2. Lorsque le juge administratif indemnise la victime d'un dommage corporel du préjudice résultant pour elle de la nécessité de recourir à l'aide d'une tierce personne dans les actes de la vie quotidienne, il détermine d'abord l'étendue de ces besoins d'aide et les dépenses nécessaires pour y pourvoir. Il doit à cette fin se fonder sur un taux horaire déterminé, au vu des pièces du dossier, par référence, soit au montant des salaires des personnes à employer augmentés des cotisations sociales dues par l'employeur, soit aux tarifs des organismes offrant de telles prestations, en permettant le recours à l'aide professionnelle d'une tierce personne d'un niveau de qualification adéquat et sans être lié par les débours effectifs dont la victime peut justifier. Il n'appartient notamment pas au juge, pour déterminer cette indemnisation, de tenir compte de la circonstance que l'aide a été ou pourrait être apportée par un membre de la famille ou un proche de la victime. En vertu des principes qui régissent l'indemnisation par une personne publique des victimes d'un dommage dont elle doit répondre, il appartient ensuite au juge de déduire du montant de l'indemnité allouée à la victime au titre de l'assistance par tierce personne les prestations ayant pour objet la prise en charge de tels frais. Cette déduction n'a toutefois pas lieu d'être lorsqu'une disposition particulière permet à l'organisme qui a versé la prestation d'en réclamer le remboursement si le bénéficiaire revient à meilleure fortune.

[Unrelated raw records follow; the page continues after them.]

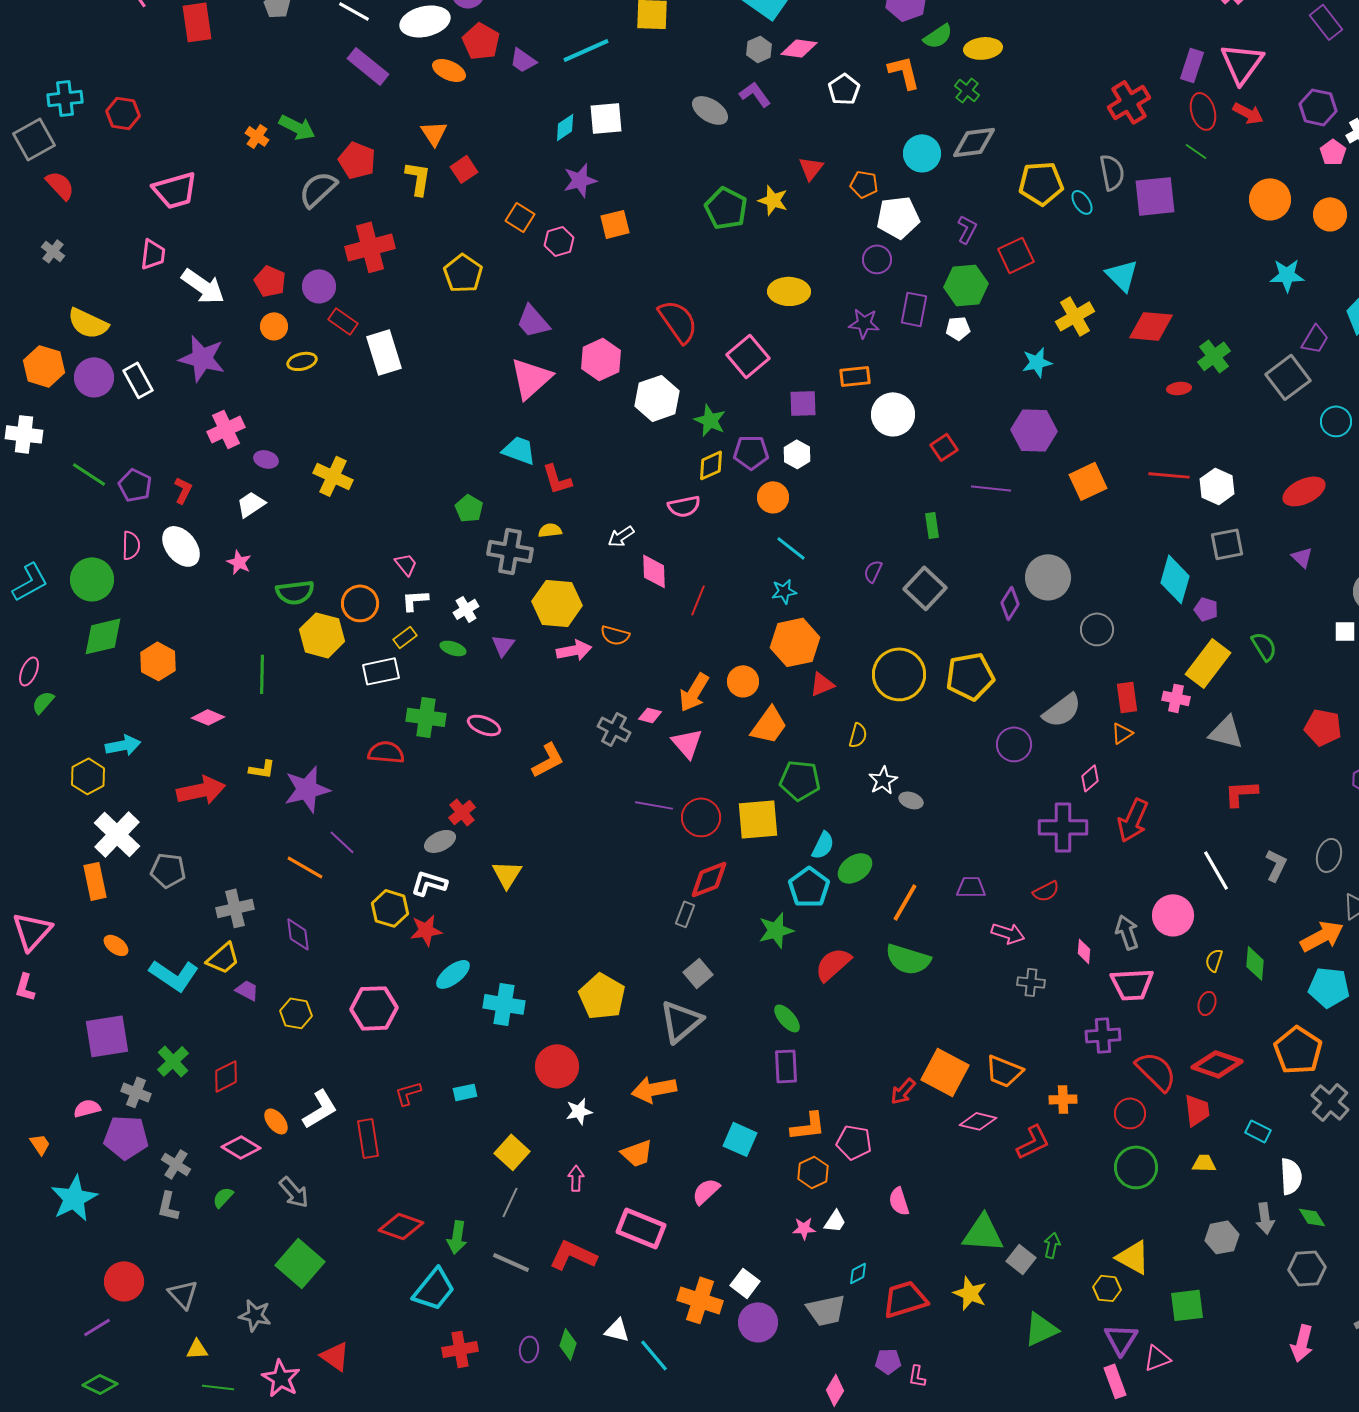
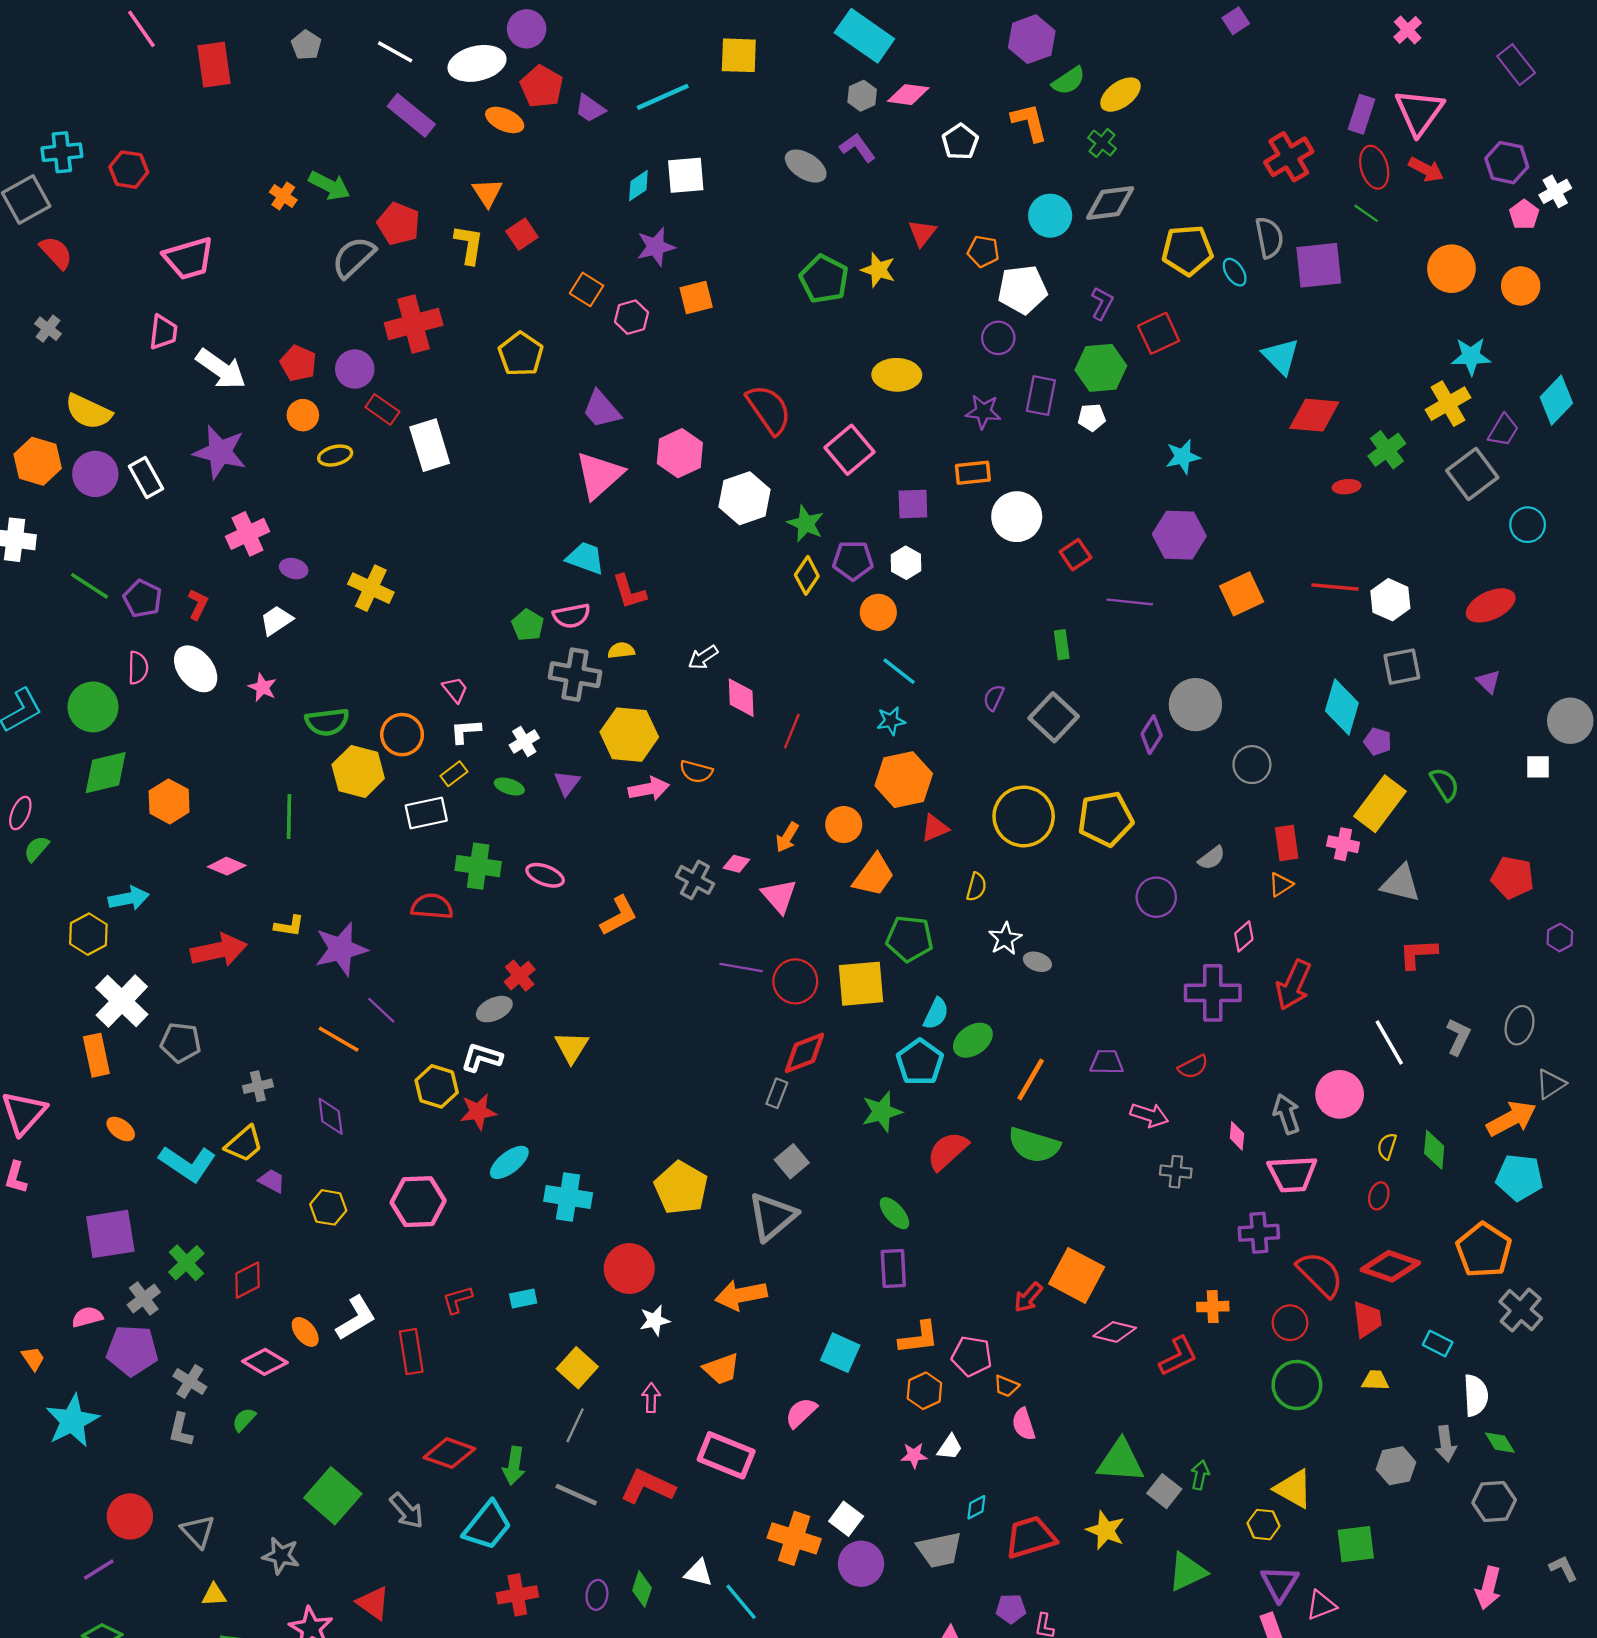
yellow ellipse: (983, 48) -> (1120, 95), turned -30
yellow cross: (1075, 316) -> (1448, 404), moved
yellow diamond: (711, 465) -> (807, 575), turned -32
pink semicircle: (684, 506) -> (572, 616), moved
orange arrow: (694, 692) -> (787, 837), size x0.7
gray semicircle: (1062, 710) -> (1212, 858), size x0.6
gray cross: (235, 908) -> (258, 1086), size x0.7
orange trapezoid: (1004, 1071) -> (1006, 1386), moved, size x0.6
gray cross: (136, 1092) -> (144, 1299), turned 32
gray arrow: (294, 1192) -> (407, 1511), moved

3. Il résulte des dispositions citées au point 1 que le crédit d'impôt prévu à l'article 199 sexdecies du code général des impôts🏛 permet à tout contribuable de réduire, à hauteur de 50 % des sommes versées en rémunération des services à la personne mentionnés à l'article D. 7231-1 du code du travail🏛, dans la limite des plafonds fixés, les frais qu'il expose lorsqu'il recourt à de telles prestations. Le 3 de cet article 199 sexdecies précise que l'assiette des dépenses qui ouvrent droit à cet avantage fiscal ne comprend que les dépenses effectivement supportées par le contribuable, ce qui en exclut les dépenses faisant l'objet d'une indemnisation par l'auteur d'un dommage corporel au titre du besoin d'assistance par tierce personne qui y est lié.

4. Il s'ensuit qu'il appartient au juge, lorsqu'il arrête le montant dû en réparation des frais d'assistance à tierce personne qui seront exposés postérieurement à sa décision, d'allouer une indemnité permettant de prendre en charge le besoin d'assistance de la victime, sans qu'il y ait lieu d'opérer de déduction au titre du crédit d'impôt, que celle-ci ait recours à une assistance salariée ou à un membre de sa famille ou un proche. La réparation intégrale ainsi accordée fera obstacle à ce que le contribuable puisse bénéficier du crédit d'impôt au titre des prestations de service assurées par un salarié ou une association, une entreprise ou un organisme déclaré et dont cette indemnité aura permis la prise en charge.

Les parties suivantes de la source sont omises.